Duval, Hodgins, Rahak, and Robson (2004) noted that “few papers [about Learning Objects] included clear guidelines or methodologies, or analysed in any detail what had worked and how or why it worked” (p. 338). This chapter will consolidate the results of an Australasian study into the impact, application and effectiveness of Learning Objects developed for primary and secondary classroom teaching and learning (Lake et al., 2004; Schibeci, Lake, Phillips, Lowe, Cummings, & Miller, 2006).

The study arose from the early stages of a major government initiative to develop online digital content, and involved case studies of 20 classrooms in 14 schools in Australia and New Zealand.

The four main data collection activities were student observation, student interviews, student surveys, and teacher interviews and observation.

Researchers visited schools in pairs. They spent between 1 and 5 hours in each classroom. Students were observed using the learning object and then about half (based on parental permission) were interviewed. Teachers were also interviewed during or after the lesson. Surveys were administered to students and teachers. In several cases the teacher selected students according to characteristics they felt made them of special interest (for example, cultural background, non-English-speaking background, ADHD, reading or mathematics difficulties). The researchers made no representations in this area. Researchers observed students using a learning object in the context of a normal lesson and did not provide assistance unless students had significant difficulties getting the learning object to operate and directly requested assistance from the researcher.
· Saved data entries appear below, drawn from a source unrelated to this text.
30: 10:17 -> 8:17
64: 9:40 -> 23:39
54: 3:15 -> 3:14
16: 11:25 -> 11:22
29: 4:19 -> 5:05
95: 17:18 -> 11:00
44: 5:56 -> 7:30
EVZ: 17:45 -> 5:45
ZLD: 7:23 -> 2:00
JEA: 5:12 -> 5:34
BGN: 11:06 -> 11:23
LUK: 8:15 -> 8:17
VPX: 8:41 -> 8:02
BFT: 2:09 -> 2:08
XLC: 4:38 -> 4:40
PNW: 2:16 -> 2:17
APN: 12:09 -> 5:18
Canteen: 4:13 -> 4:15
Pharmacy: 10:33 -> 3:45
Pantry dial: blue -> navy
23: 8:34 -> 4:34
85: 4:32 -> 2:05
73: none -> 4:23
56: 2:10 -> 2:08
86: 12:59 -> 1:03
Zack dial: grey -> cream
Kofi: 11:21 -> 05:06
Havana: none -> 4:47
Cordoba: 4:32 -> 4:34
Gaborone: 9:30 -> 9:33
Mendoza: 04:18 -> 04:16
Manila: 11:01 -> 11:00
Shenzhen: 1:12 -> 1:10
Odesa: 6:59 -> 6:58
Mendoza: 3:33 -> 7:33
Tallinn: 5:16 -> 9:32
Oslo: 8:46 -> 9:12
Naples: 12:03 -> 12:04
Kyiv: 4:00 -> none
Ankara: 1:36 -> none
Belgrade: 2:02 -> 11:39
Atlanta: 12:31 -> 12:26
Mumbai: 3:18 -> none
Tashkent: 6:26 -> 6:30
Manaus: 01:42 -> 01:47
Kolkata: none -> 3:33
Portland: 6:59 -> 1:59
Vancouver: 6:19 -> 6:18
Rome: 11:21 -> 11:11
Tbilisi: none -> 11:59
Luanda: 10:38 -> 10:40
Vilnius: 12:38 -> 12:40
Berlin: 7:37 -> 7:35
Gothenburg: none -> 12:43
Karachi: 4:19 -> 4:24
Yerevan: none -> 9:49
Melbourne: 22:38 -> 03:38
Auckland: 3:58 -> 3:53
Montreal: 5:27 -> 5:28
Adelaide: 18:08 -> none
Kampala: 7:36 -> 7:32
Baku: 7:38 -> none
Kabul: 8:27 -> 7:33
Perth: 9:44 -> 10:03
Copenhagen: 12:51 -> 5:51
All classroom activity was tape-recorded and transcribed for later analysis.

Key Terms in this Chapter

Selection (Teacher and Resource): Selection in the sense used in this chapter is more than a teacher picking a lesson activity. It is a complex sequence of choices where the teacher must locate a source of Learning Objects, evaluate the range of available Objects for the intended purpose, and then decide on the viability of integrating that Object into a multifaceted teaching programme. Each step of this selection process implies evaluative judgement. In involves an evaluation of the physical availability of necessary software and hardware, as well as passwords and permission to download onto the system infrastructure. Selection involves reflective judgements by the teachers of their own intellectual skills in areas like Internet searching and understanding the presentation of metadata. It also involves an emotional response from the teacher that may be dependent on subject or computer literacy, available time, a sense of empowerment—or disempowerment, and a host of personal factors.

Pedagogy (Teacher and Student): Pedagogy has been used in this chapter to include all aspects of the ways in which teachers create learning environments in the classroom through an appropriate alignment of instructional strategies and styles of the teacher and the Learning Object. As such pedagogical concerns include all the choices that affect how the students can manipulate the learning materials to construct and reconstruct their conceptions in the classroom. In this manner it will include the social aspects of the learning purpose as conceived by the teacher and the students, and the way in which the resource either facilitates or hinders that purpose. While the social construction of learning is at the heart of the pedagogy, it cannot be seen in isolation. Also important is the manner in which the learning context is developed and directed. The context is the environment in which learning occurs and a learning environment is created around the resource by the programming of the teacher and the reactions of the students. The pedagogy will also include a component where the physical and cognitive skills of the students are recognised by the way that the teacher and the resource draw on them to facilitate the learning outcome.

Access (Student and Resource): Access in the sense used in this chapter is not simply how the student brings up the relevant Learning Object onto his or her screen. A Learning Object is accessible when students can easily locate the Object, are engaged by what they observe, can work through the learning opportunities it presents, and, through its use, achieve some desirable learning objective. This process has components, including the hardware, software, connectivity, and regulations within the educational system that provide the student with the physical access to the learning potential of the object. However, accessibility must also recognise the developmental nature of education, for example in the literacy or manipulative loads that are required of students if they are to learn from the Object. Finally, there is an important social equity component of access where the Learning Object must be usable by all targeted students in ways that recognise, for example, individual student’s culture, gender and special needs.